Jurgita Adamonyté (Hansel) and Ailish Tynan (Gretel).with, lurking between them, and getting hot and bothered, Adrian Thompson (The Witch), Picture: Robert Workman

Hansel and Gretel

Welsh National Opera

Birmingham Hippodrome


HANSEL and Gretel is a fairy tale opera by nineteenth-century composer Engelbert Humperdinck, based on the eponymous Grimm brothers' fairy tale.

The first four rows of the stalls at the Hippodrome had been removed to accommodate a full orchestra in a pit packed with musicians, and burgeoning with the sounds of the rich score, a Strauss influence noticeably present. What a delight it is with a visit from WNO to have a full orchestra playing at Opera.

The Grimm brothers fairy tale is grotesque and macabre, and this production does those values full justice.

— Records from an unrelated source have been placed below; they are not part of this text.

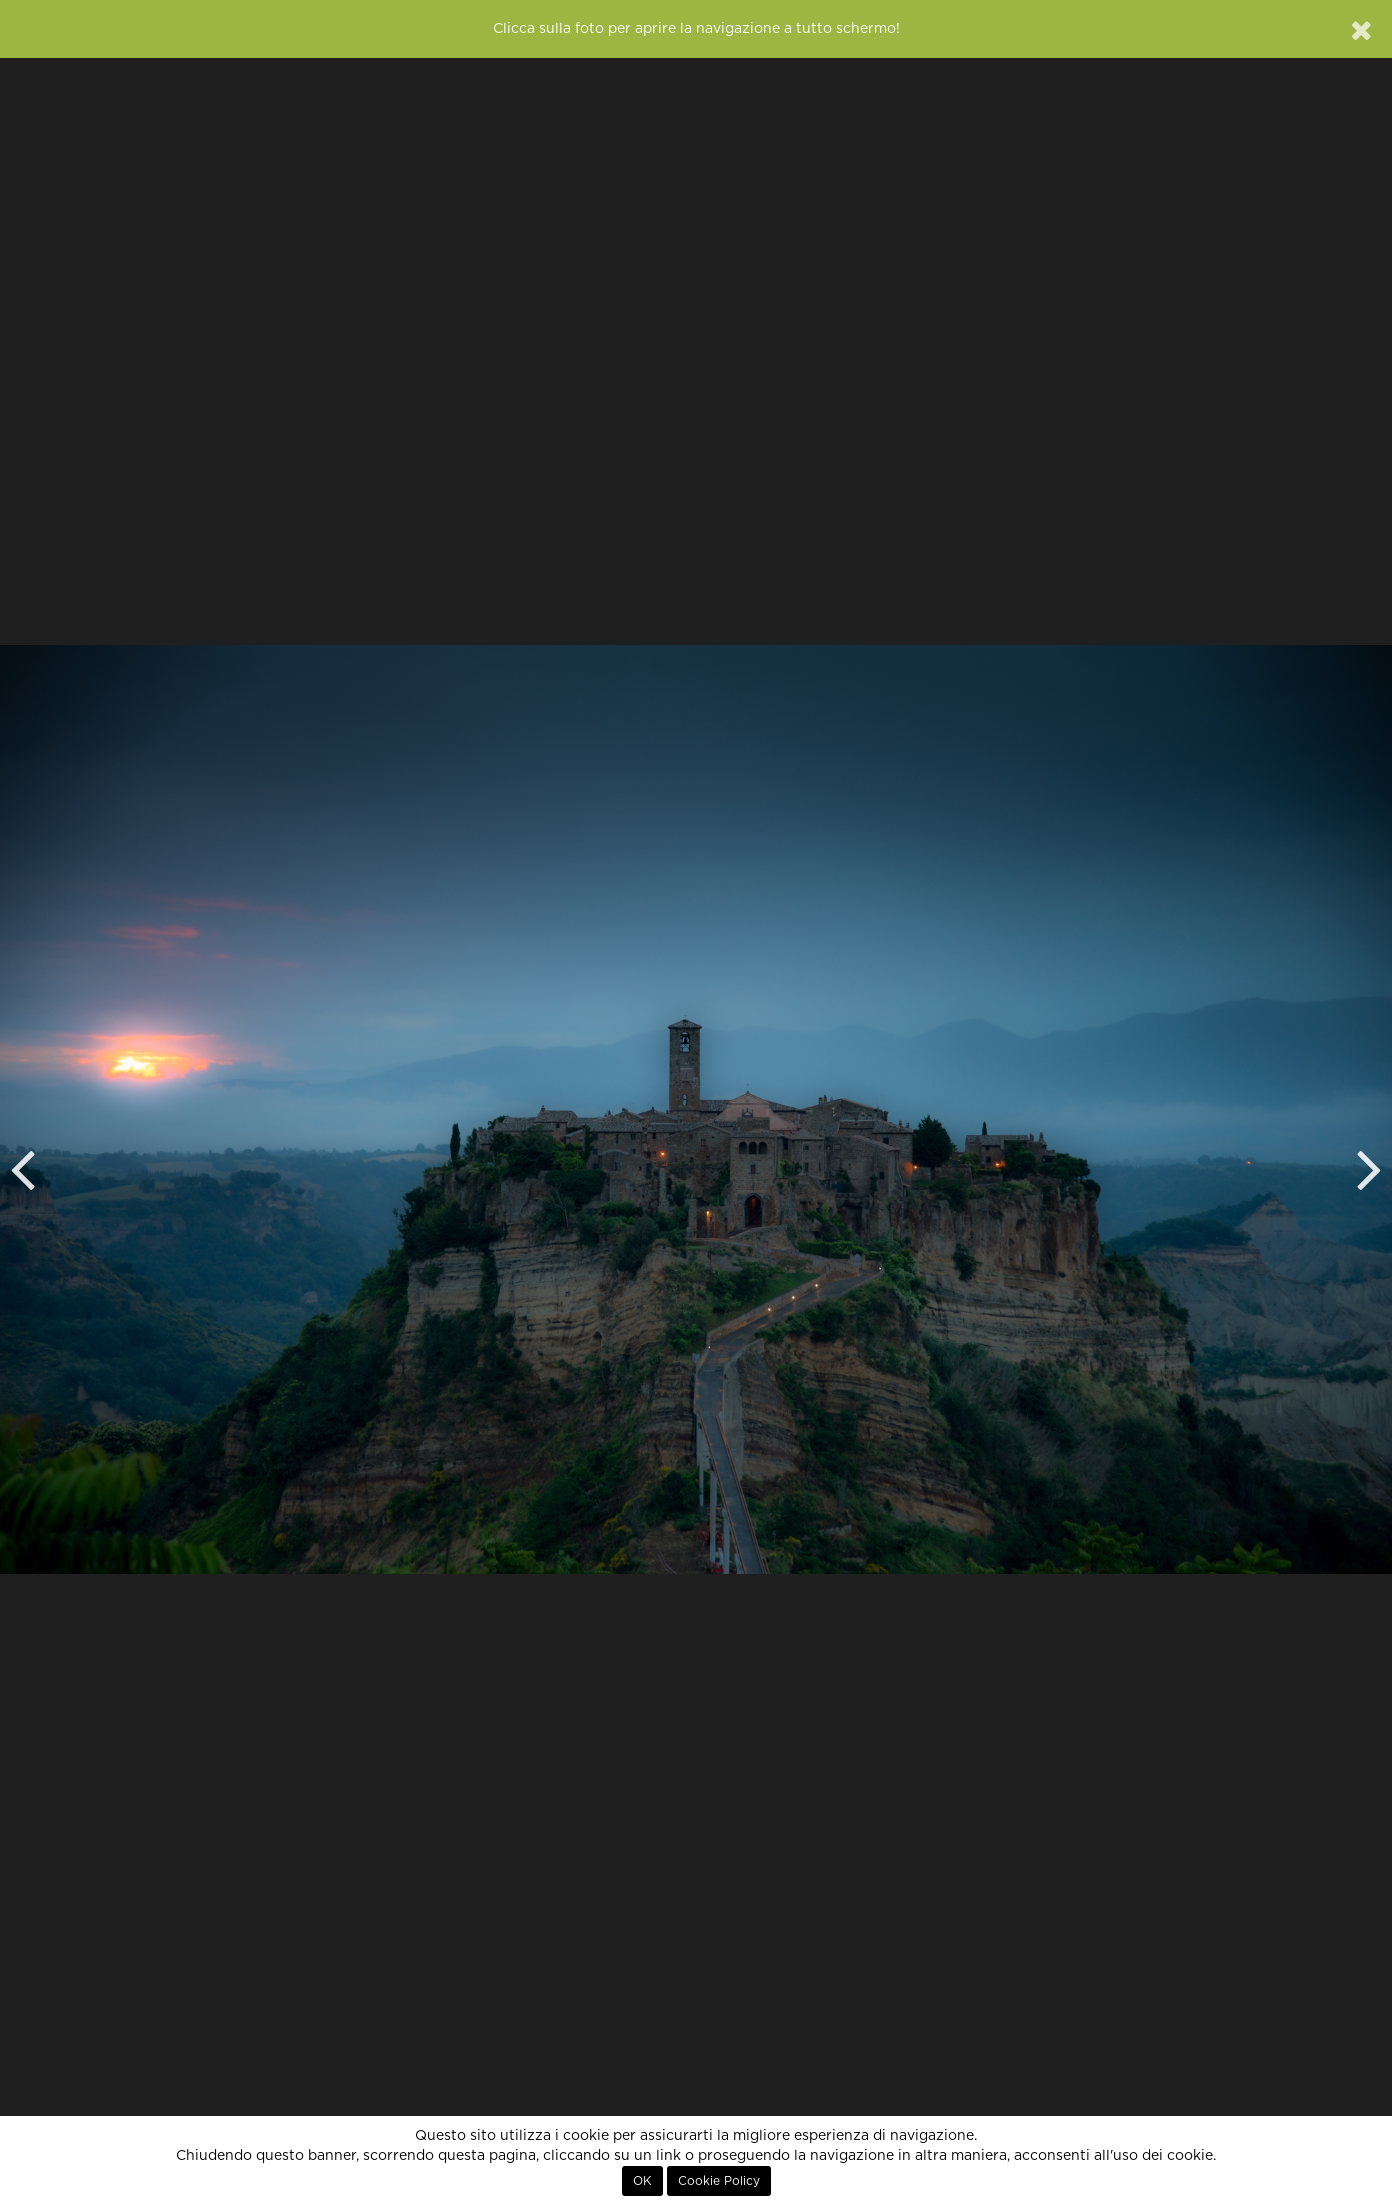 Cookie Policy (719, 2181)
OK (642, 2181) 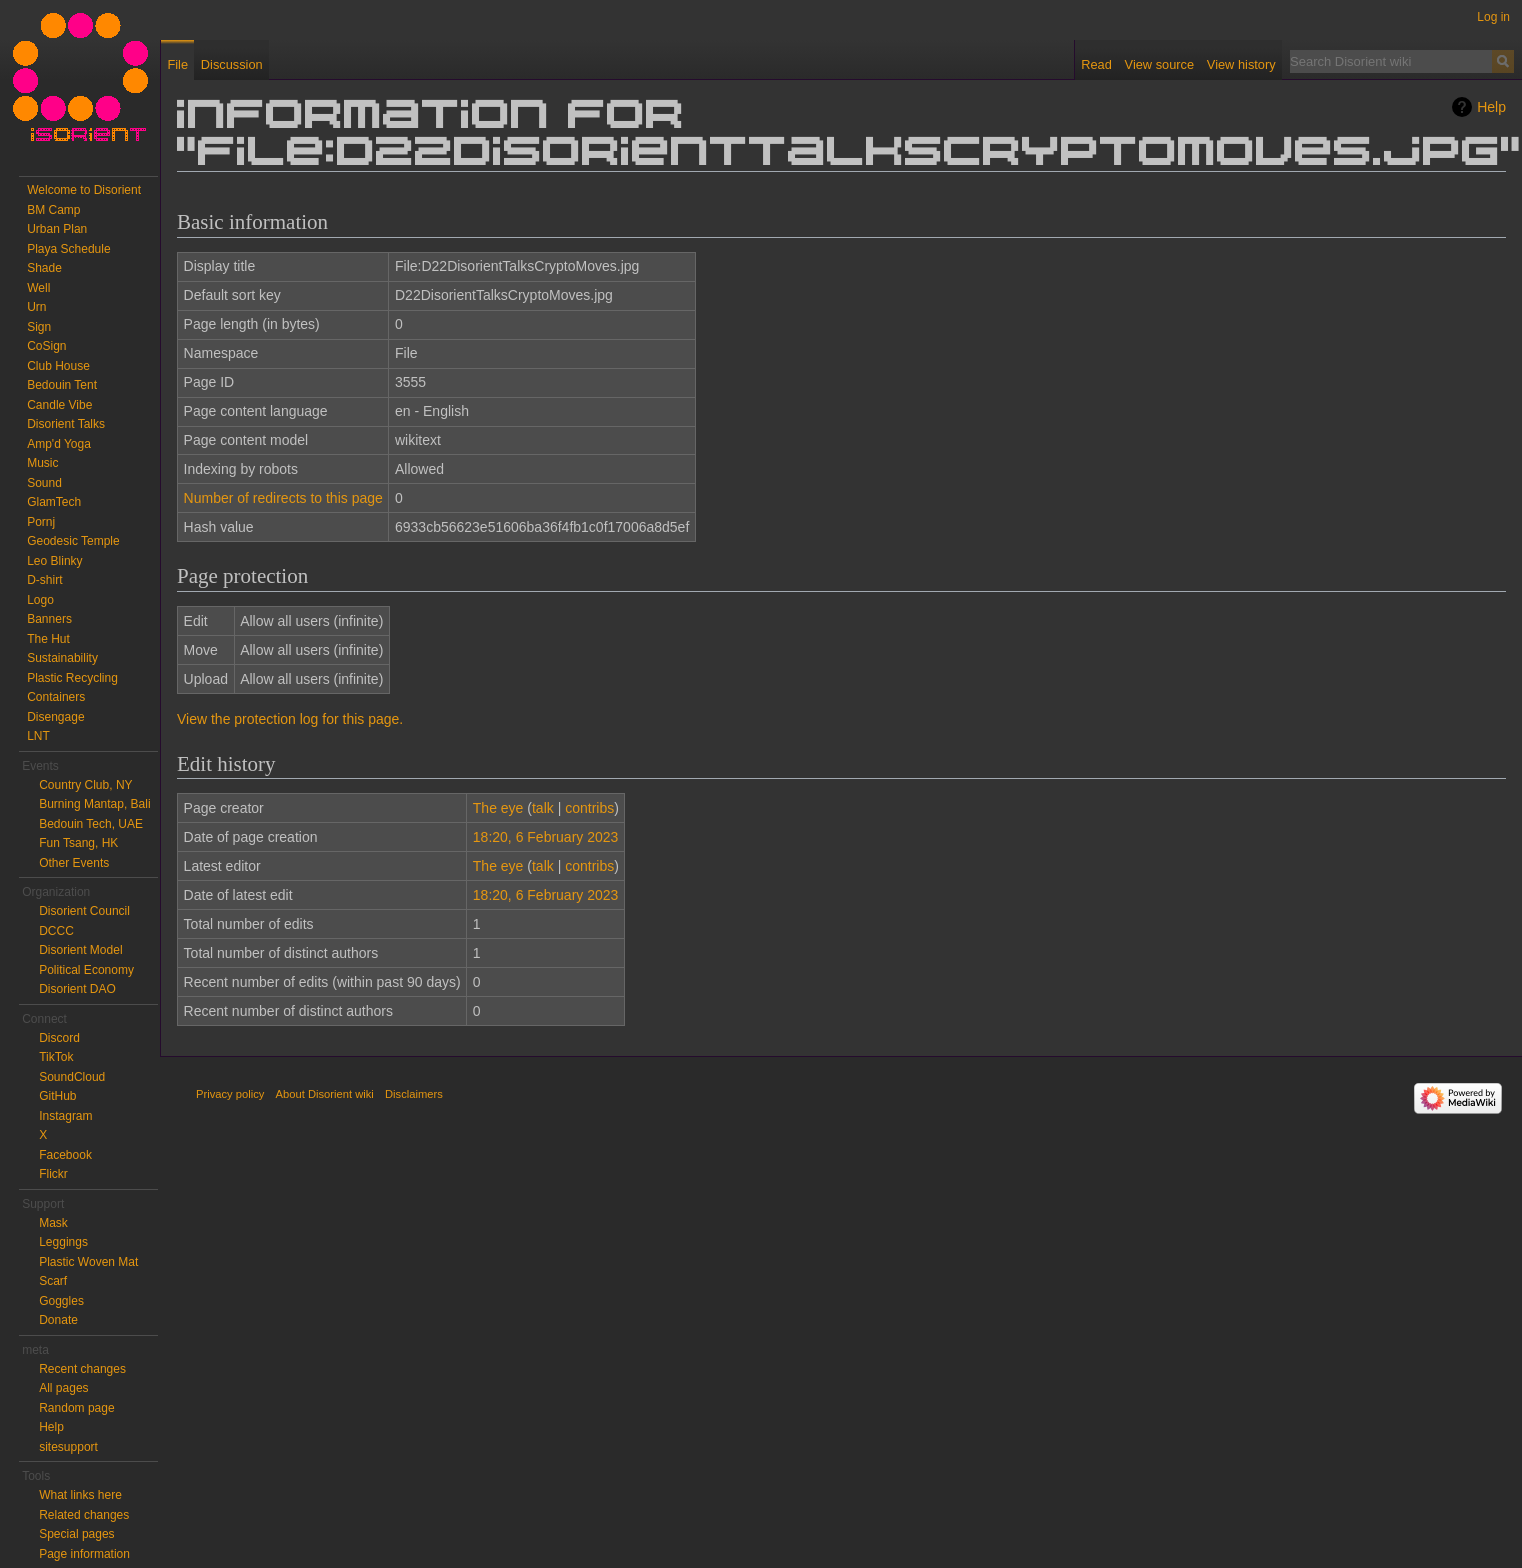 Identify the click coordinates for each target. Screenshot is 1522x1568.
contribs (589, 808)
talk (543, 808)
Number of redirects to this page (283, 498)
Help (1491, 107)
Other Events (74, 863)
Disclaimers (414, 1094)
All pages (63, 1388)
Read (1096, 64)
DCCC (56, 931)
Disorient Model (80, 950)
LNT (38, 736)
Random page (76, 1408)
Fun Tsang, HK (78, 843)
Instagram (65, 1116)
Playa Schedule (68, 249)
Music (42, 463)
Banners (49, 619)
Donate (58, 1320)
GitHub (57, 1096)
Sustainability (62, 658)
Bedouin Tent (62, 385)
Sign (39, 327)
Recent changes (82, 1369)
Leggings (63, 1242)
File (177, 64)
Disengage (55, 717)
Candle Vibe (59, 405)
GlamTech (54, 502)
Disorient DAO (77, 989)
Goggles (61, 1301)
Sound (44, 483)
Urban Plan (57, 229)
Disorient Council (84, 911)
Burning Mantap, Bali (94, 804)
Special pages (76, 1534)
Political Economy (86, 970)
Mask (53, 1223)
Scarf (53, 1281)
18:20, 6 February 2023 (546, 837)
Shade (44, 268)
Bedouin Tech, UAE (91, 824)
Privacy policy (230, 1094)
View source (1159, 64)
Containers (56, 697)
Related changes (84, 1515)
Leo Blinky (54, 561)
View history (1241, 64)
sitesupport (68, 1447)
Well (38, 288)
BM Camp (53, 210)
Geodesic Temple (73, 541)
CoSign (46, 346)
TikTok (56, 1057)
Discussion (232, 64)
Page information (84, 1554)
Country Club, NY (85, 785)
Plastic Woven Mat (88, 1262)
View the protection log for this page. (290, 719)
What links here (80, 1495)
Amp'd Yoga (59, 444)
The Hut (48, 639)
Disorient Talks (66, 424)
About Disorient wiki (325, 1094)
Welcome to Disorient (84, 190)
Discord (59, 1038)
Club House (58, 366)
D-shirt (44, 580)
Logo (40, 600)
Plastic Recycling (72, 678)
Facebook (65, 1155)
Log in (1493, 17)
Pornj (41, 522)
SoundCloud (72, 1077)
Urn (36, 307)
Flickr (53, 1174) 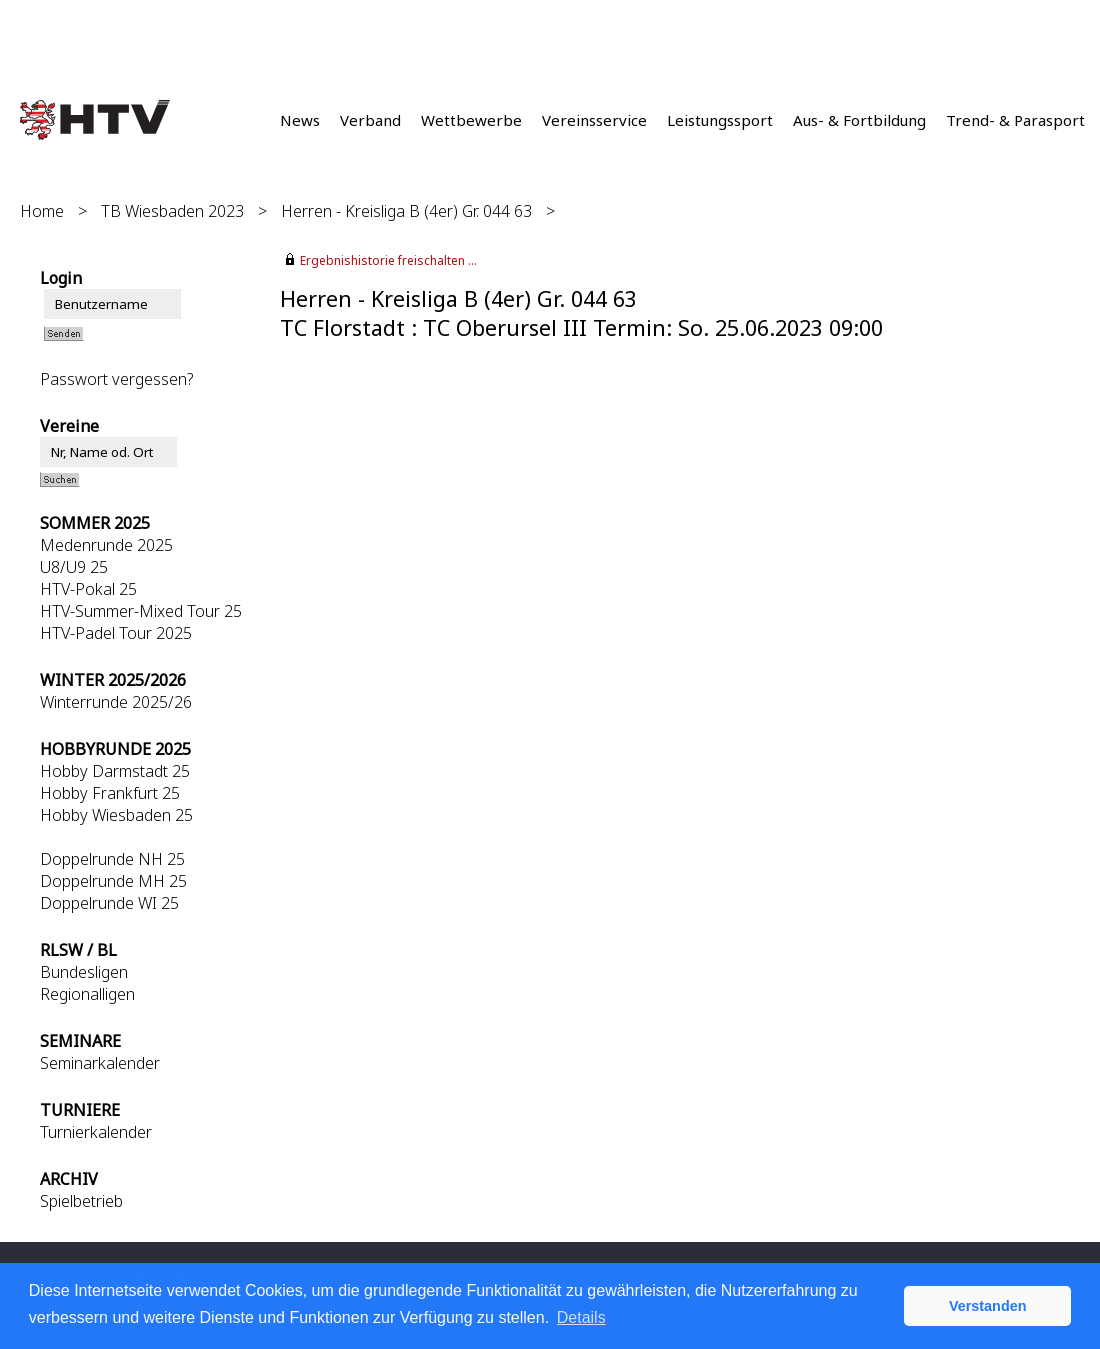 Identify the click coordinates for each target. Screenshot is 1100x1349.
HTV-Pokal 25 (88, 589)
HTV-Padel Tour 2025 (116, 633)
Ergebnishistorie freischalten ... (388, 260)
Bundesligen (84, 972)
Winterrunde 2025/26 (116, 702)
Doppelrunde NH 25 (112, 859)
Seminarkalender (100, 1063)
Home (42, 211)
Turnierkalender (96, 1132)
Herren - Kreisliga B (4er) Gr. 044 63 (406, 211)
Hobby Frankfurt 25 (110, 793)
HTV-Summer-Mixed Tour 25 (141, 611)
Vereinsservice (594, 120)
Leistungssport (720, 120)
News (300, 120)
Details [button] (581, 1317)
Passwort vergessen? (116, 379)
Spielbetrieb (81, 1201)
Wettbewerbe (471, 120)
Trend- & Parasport (1015, 120)
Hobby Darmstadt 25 (115, 771)
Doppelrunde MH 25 (113, 881)
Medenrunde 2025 (106, 545)
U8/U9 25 (74, 567)
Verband (370, 120)
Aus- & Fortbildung (859, 120)
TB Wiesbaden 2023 (172, 211)
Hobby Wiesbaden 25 (116, 815)
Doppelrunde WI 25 (109, 903)
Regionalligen (87, 994)
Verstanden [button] (988, 1306) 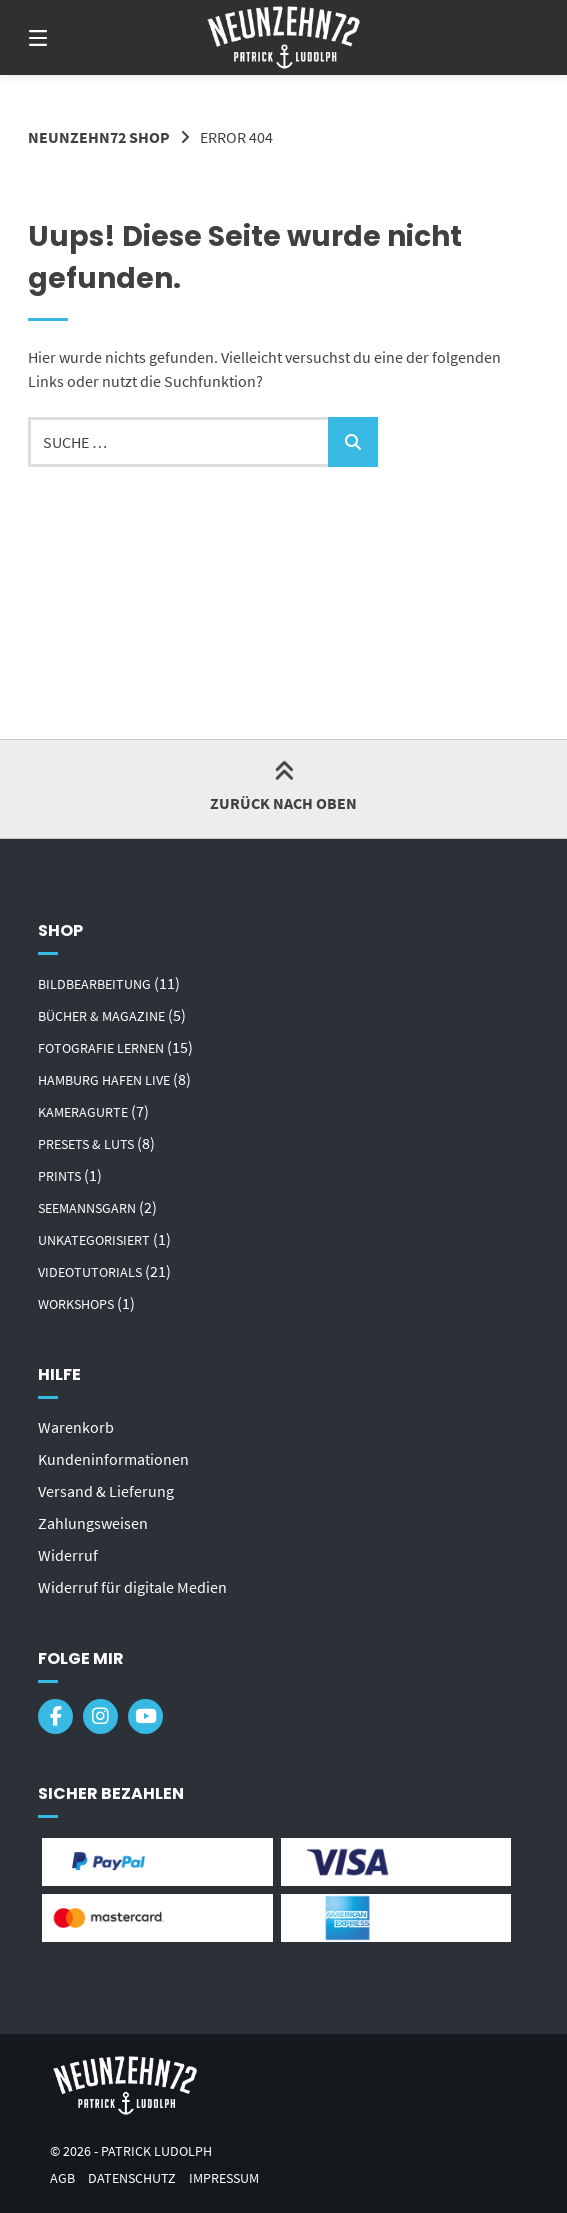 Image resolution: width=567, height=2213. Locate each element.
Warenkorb (76, 1427)
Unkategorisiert (94, 1240)
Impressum (224, 2178)
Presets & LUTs (86, 1144)
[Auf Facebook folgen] (55, 1716)
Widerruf (68, 1555)
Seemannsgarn (87, 1208)
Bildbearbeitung (94, 984)
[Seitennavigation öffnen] (73, 37)
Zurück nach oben (283, 788)
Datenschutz (132, 2178)
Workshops (76, 1304)
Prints (59, 1176)
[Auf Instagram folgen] (100, 1716)
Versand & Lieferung (106, 1491)
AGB (62, 2178)
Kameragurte (83, 1112)
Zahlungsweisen (93, 1523)
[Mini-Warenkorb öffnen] (494, 37)
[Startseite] (283, 37)
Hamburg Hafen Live (104, 1080)
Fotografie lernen (101, 1048)
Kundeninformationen (113, 1459)
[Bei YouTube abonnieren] (145, 1716)
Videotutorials (90, 1272)
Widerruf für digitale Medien (132, 1587)
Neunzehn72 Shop (99, 137)
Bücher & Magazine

Gretel (Ailish Tynan ) and Hansel (Jurgita Adamonyté) lead the production playing children with no awkwardness, the latters’ mezzo soprano a delight, their combination oozing innocence and adventure.

The set opens, stark and austere and ends in an industrial kitchen with a finale so appalling, that Quentin Tarantino would have hesitated to pitch it for one of his films. Director Richard Jones’s vision is ambitious, and delivered. Conductor Lothar Koenigs leads the magnificent orchestra to produce a light, sensitive nuanced tone against a bleak backdrop, from which the twee rustic idyll of other productions has been stripped.

Adrian Thompson’s witch is a winning comic vision, twerking, smirking and luring before her demise, an end which is gross out humour at its basest. However the most accomplished and complete scene was the Abendsegen (Evening Benediction) from Act 2. The melody has a childlike simplicity, the Wagnerian harmonies soar, and for a moment you are transported to church and back to your own childhood where an evening prayer can fend off bad dreams.

Elsewhere the set pieces are presented in some style. Actors lurk dressed as trees, a banquet is served by a fish and fat headed chefs while The Sandman (Meriel Andrew) stalks a banquet table, caressing a skeletal spectre.

This is a magnificent production and a timely reminder of how good composer Engelbert Humperdink was. Gluttony, greed, self-indulgence and excess are all gloriously explored, a triumph for the Welsh National Opera.

It tours until 11 April alongside performances of The Magic Flute and Chorus!, a chance for the chorus to shine in their own right.